Indigenous midwives and healers have forever offered their hands in service throughout life’s journeys. Rhonda grew up being gently welcomed into birth work as she worked alongside her mother. She has attended approximately 2500 births while providing educational, ceremonial, and family support to thousands more. She has midwife’d families from rural reservations to urban birth centers. She is thankful to have worked alongside Indigenous midwives and healers in birth settings ranging from disaster relief zones to busy clinics and from mud huts to isolated island villages. These opportunities have allowed her to weave together her interests in culturally centered care, midwifery, wilderness emergency medicine, food sovereignty, and more.
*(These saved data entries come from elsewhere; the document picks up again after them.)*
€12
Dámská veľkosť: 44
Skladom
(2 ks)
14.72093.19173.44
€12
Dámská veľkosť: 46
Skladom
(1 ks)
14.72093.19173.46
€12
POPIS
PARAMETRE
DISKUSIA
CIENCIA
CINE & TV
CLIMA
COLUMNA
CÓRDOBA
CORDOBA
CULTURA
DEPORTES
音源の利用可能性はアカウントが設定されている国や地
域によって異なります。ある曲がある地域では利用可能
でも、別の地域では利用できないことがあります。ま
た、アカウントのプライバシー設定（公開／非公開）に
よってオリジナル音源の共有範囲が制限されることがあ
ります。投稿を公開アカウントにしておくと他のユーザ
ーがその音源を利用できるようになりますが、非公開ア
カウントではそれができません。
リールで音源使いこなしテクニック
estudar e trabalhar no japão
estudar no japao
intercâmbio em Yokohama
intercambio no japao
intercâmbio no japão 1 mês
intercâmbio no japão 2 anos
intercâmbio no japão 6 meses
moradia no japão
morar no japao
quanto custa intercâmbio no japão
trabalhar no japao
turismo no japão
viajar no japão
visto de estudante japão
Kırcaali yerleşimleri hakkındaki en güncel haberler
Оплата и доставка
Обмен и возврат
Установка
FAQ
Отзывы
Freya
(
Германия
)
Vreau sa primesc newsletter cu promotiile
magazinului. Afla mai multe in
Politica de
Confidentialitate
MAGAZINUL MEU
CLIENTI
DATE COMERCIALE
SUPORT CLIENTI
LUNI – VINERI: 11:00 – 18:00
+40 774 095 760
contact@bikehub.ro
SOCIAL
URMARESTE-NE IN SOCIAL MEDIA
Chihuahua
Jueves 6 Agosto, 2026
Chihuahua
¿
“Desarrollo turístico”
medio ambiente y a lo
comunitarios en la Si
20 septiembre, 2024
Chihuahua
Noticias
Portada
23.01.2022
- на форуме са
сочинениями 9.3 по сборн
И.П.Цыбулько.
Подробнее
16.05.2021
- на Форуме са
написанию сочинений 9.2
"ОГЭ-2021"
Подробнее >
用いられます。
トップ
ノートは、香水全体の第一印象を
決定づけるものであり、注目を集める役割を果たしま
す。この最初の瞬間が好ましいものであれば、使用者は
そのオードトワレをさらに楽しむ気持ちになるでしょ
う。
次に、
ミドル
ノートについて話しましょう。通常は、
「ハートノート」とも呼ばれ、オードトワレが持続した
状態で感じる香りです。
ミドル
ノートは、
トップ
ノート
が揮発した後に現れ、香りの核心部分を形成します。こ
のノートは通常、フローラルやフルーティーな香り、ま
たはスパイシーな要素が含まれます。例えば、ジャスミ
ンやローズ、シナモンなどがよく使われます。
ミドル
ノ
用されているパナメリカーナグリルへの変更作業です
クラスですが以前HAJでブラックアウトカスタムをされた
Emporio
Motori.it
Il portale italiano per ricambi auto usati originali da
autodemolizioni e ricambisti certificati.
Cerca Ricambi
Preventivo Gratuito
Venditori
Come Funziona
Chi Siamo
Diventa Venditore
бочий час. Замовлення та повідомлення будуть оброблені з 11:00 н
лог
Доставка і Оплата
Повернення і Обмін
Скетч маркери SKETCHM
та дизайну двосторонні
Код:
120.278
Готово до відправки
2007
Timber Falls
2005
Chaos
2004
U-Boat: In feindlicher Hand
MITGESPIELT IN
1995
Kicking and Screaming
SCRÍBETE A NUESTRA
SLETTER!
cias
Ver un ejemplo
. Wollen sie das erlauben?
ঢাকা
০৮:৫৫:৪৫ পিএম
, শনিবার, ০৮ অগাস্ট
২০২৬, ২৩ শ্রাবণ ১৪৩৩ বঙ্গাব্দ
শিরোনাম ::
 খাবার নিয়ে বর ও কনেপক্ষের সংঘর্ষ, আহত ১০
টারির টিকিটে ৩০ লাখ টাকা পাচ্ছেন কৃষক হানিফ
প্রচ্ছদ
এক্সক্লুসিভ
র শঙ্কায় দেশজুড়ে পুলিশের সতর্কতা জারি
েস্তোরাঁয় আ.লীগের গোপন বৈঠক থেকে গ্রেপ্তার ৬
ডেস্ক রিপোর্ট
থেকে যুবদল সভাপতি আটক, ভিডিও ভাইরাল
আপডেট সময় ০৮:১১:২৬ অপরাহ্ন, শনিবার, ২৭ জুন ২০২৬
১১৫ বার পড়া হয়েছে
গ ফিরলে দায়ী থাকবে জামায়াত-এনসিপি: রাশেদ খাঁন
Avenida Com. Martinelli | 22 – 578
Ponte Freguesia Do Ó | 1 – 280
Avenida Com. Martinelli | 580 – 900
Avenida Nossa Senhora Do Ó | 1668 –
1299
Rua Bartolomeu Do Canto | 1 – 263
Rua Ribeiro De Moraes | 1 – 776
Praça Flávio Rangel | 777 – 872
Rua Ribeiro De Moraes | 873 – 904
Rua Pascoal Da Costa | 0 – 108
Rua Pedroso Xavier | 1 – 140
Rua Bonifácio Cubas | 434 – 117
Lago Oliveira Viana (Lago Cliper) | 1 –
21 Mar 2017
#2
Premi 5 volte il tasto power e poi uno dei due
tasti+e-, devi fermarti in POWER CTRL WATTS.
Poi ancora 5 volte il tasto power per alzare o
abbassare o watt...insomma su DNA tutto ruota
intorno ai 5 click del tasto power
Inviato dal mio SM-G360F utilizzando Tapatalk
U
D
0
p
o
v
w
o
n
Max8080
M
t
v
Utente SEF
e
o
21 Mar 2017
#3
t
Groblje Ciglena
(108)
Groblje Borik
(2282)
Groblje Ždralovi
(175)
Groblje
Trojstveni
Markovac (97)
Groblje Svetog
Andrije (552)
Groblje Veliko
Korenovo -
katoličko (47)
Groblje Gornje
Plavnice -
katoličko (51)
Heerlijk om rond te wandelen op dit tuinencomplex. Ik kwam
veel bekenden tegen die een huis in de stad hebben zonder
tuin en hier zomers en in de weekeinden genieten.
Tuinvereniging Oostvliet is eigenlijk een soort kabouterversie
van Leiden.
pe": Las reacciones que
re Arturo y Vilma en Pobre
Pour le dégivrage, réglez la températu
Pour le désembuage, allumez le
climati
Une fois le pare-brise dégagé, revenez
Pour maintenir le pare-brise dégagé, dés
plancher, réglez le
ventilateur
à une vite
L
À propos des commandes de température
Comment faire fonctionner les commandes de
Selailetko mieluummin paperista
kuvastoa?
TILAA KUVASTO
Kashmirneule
Rhonda often spends her days harvesting and sharing plant medicines, storytelling, and teaching classes. She is especially dedicated to growing more Indigenous Birthkeepers and offering support as they share their stories, skills, and struggles. She is the founder and director of both the Center for Indigenous Midwifery and the Canoe Journey Herbalists project. While the two organizations go about their work differently, their roots are the same—healing generations with a connection to land, ceremony, and community.
Becoming a mother was life-changing, but the recent birth of her first granddaughter has awakened something entirely new. Welcoming the baby in a birth tub filled with rose petals, surrounded by love and ceremony, was one of the greatest joys of her life. From first breaths to first foods, Rhonda understands more and more daily the importance of planting seeds for the next generation.